What impressed me most and may justify nomination for a prize, are the vivid, poetical descriptions which pour out of the writer's imagination: the sounds and smells of the Victorian Thames, the lively market in Watney Street, the colourful ports visited on the voyage, the dissection of a harpooned whale after an exhilarating chase, the strange appearance of waterspouts over the ocean, in all their deadly beauty. I was distracted by the fact that Jaffy expresses himself with all the articulate lyricism of a mature female writer, and wonder whether the book would have been better written in the third person (we are told that Jaffy educates himself later in life and I suppose he could be modelled on Joseph Conrad).
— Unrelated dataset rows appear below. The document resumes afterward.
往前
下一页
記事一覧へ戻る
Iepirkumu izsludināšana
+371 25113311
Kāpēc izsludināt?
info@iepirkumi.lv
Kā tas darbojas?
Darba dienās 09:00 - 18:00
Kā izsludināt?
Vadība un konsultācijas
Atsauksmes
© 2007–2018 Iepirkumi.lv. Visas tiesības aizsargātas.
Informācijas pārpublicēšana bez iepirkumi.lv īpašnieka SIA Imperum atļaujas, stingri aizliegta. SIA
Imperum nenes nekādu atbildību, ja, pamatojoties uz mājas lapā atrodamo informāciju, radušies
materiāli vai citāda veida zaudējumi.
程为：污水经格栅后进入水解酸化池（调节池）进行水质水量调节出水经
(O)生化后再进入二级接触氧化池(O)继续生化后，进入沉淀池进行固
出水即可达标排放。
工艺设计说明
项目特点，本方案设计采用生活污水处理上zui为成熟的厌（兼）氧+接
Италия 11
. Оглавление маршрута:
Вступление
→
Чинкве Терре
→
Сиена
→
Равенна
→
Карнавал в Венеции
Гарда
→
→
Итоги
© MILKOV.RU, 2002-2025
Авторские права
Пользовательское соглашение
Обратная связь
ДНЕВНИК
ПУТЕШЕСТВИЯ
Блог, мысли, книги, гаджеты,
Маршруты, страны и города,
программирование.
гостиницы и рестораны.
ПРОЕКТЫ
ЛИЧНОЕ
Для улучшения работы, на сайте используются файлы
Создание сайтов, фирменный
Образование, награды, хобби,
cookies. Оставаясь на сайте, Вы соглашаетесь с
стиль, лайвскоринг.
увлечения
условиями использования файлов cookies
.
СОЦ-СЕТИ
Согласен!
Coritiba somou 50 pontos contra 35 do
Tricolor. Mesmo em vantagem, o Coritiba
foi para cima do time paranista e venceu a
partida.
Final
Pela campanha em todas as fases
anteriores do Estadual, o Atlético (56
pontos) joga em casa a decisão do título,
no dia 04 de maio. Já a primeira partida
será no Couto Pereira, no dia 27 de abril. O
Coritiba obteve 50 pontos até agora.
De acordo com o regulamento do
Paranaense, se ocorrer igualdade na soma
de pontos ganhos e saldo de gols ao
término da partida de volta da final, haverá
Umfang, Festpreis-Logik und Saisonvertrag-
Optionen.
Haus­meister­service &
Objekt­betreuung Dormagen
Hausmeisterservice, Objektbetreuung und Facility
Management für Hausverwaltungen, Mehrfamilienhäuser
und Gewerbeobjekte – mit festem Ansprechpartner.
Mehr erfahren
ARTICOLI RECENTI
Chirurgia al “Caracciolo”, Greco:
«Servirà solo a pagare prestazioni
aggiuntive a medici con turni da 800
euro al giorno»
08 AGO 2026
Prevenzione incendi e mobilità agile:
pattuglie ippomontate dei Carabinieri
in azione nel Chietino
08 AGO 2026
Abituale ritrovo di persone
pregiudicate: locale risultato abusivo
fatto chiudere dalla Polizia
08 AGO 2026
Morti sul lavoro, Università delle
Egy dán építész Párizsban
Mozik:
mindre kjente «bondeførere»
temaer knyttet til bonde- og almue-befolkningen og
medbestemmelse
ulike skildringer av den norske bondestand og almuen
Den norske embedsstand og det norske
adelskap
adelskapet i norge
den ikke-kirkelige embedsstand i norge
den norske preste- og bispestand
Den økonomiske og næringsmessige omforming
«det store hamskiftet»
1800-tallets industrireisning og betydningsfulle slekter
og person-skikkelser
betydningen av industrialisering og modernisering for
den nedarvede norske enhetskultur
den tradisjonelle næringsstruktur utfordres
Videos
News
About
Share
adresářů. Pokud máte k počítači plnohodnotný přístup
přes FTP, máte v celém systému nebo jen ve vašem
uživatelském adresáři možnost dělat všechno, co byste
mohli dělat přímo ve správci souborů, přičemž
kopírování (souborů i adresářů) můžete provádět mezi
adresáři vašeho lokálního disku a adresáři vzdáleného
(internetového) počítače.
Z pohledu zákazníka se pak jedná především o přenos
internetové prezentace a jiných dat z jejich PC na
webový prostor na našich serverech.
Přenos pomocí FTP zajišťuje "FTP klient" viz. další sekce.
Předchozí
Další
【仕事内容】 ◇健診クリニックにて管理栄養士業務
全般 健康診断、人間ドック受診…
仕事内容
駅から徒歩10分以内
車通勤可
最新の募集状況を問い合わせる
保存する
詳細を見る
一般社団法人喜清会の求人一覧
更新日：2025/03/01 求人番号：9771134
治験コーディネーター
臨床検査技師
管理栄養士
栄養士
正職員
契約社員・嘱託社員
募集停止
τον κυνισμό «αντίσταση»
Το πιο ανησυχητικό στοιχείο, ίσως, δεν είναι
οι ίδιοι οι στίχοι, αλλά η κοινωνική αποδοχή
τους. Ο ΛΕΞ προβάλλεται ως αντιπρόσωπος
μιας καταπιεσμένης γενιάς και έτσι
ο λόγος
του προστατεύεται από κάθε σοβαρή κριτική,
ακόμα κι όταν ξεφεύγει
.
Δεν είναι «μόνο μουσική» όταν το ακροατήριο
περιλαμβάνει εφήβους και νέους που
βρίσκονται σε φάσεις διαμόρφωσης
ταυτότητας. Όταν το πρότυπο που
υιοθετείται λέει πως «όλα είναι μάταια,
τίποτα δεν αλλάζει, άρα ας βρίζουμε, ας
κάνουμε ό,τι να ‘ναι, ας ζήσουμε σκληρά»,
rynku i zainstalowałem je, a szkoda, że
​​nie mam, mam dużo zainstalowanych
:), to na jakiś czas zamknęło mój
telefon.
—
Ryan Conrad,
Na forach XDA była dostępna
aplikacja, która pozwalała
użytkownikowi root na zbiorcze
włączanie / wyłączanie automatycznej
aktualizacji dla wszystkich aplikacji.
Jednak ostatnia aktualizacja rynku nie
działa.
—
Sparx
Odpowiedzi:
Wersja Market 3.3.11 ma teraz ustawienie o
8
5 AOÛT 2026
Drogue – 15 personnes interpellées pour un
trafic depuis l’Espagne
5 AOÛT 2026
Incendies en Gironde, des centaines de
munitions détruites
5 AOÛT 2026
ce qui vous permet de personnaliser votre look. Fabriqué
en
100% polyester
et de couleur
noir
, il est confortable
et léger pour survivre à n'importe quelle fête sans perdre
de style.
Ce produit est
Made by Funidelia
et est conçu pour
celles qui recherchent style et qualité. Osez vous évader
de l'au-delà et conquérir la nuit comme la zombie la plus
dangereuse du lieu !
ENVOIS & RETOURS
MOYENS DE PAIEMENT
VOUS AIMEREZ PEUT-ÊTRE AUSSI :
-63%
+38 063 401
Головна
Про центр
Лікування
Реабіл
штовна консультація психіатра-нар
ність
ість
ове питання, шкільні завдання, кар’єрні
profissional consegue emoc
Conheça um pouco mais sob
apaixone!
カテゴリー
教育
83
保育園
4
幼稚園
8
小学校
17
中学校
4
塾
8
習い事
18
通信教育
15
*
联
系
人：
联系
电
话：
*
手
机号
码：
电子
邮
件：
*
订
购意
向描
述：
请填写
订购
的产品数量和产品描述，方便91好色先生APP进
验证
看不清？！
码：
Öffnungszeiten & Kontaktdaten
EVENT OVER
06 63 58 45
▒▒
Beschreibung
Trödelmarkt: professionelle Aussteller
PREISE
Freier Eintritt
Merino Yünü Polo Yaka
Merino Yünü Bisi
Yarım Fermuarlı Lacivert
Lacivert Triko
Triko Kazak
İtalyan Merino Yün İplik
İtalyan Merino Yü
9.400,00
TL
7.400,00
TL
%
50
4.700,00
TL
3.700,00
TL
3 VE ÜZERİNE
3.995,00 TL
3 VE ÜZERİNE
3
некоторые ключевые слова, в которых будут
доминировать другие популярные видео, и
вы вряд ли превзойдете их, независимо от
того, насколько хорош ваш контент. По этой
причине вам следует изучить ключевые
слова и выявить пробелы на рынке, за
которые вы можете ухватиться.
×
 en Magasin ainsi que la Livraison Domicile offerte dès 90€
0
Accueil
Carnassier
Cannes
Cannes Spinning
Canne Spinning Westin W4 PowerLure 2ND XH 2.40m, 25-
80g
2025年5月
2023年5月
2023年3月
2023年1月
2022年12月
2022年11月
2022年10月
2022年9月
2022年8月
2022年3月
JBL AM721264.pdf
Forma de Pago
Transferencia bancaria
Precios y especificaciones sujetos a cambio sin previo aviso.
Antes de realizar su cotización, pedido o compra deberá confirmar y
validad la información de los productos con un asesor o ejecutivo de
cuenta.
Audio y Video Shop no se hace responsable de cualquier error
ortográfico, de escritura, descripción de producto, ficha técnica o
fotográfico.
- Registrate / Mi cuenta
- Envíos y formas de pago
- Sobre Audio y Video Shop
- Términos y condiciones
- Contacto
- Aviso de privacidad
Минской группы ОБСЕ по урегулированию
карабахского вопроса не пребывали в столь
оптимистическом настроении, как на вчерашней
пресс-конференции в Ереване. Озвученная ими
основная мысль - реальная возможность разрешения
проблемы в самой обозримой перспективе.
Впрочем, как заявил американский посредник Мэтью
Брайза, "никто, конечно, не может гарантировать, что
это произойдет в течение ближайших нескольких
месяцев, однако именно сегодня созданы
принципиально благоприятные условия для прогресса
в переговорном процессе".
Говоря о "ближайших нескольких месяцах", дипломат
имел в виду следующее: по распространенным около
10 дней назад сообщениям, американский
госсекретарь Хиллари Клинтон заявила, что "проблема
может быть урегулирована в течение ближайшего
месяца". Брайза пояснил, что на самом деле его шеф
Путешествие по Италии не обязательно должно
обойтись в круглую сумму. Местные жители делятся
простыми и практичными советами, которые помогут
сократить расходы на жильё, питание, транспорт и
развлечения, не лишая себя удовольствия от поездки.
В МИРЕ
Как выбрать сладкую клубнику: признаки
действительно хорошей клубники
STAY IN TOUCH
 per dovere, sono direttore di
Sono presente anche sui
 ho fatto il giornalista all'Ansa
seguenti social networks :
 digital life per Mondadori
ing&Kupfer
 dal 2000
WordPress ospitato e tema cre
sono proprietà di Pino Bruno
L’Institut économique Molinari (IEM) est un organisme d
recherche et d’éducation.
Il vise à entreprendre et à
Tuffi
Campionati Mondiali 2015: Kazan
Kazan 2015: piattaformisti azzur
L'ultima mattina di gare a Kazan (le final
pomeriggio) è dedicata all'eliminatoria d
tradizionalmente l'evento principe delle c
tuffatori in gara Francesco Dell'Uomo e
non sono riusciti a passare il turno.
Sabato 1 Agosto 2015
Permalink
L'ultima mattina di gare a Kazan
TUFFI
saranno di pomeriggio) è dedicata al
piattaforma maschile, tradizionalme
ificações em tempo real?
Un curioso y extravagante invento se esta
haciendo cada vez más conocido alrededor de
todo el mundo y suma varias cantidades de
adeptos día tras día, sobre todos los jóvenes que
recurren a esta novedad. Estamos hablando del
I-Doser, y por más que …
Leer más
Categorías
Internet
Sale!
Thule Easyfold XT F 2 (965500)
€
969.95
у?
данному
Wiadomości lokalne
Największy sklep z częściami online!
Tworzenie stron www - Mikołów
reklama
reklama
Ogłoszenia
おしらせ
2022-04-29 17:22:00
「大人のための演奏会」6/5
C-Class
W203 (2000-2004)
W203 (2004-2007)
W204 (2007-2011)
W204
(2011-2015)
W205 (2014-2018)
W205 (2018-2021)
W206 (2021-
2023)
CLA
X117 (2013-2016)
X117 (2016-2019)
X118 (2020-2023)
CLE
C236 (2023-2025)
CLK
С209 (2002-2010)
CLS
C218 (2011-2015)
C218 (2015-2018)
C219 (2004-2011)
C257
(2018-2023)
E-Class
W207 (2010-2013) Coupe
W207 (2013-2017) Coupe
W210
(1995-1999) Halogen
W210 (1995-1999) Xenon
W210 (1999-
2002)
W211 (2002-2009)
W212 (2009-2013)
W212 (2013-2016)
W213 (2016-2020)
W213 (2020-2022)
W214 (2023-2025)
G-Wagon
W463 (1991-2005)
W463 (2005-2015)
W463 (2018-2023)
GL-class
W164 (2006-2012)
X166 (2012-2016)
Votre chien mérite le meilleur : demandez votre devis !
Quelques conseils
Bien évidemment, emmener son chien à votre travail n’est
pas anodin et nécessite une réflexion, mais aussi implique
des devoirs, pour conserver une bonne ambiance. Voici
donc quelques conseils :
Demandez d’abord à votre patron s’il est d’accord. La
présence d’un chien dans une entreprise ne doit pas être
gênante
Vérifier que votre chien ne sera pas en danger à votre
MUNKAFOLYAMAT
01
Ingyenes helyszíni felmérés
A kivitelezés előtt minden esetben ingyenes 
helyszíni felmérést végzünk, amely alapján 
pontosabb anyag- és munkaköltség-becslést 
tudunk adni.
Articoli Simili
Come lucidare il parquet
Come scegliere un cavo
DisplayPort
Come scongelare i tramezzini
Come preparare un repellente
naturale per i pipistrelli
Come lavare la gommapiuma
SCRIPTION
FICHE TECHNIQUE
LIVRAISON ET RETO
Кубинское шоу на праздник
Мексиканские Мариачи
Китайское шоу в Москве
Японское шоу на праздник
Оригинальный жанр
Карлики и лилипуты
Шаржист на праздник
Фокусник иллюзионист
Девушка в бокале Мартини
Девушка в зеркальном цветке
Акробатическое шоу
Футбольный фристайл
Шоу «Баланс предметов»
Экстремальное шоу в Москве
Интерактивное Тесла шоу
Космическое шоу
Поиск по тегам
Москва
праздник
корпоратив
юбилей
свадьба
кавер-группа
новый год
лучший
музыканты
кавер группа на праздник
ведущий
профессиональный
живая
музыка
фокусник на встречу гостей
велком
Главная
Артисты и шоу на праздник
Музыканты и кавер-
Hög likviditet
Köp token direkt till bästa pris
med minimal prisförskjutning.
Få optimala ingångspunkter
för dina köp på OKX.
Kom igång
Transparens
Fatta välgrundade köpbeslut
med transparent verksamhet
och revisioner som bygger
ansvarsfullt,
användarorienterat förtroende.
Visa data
Also, use of the third person would make the final outcome more uncertain.
At times, the frequent references to people and animals vomiting and "voiding from both ends" become tedious. Some of the descriptions keel over into rambling excess. The style veers times between stream of consciousness and "telling rather than showing".
From Chapter 9, my boredom was replaced by a sense of unbearable oppression over some unremittingly harrowing, repetitive scenes. This may of course be intentional. Sometimes, the detail of shocking events seems almost included for effect, and the reader becomes desensitised to it as a method of coping. Again, this could be deliberate on the author's part. I don't think the moral dilemma in the climax of the book (which I can't reveal), and the key characters' reaction to it are explored enough. Also, in the final details of Jaffy's homecoming, which you know will be achieved since he is the narrator, some potentially moving scenes fall rather flat.
For an adult seafaring yarn which brings characters too close to nature for comfort, I would recommend Barry Unsworth's "Sacred Hunger".
P.S Having met Carol Birch at a book event, I would give her 5 stars for being so approachable and unassuming, and her readings aloud from "Jamrach" are very vivid and moving.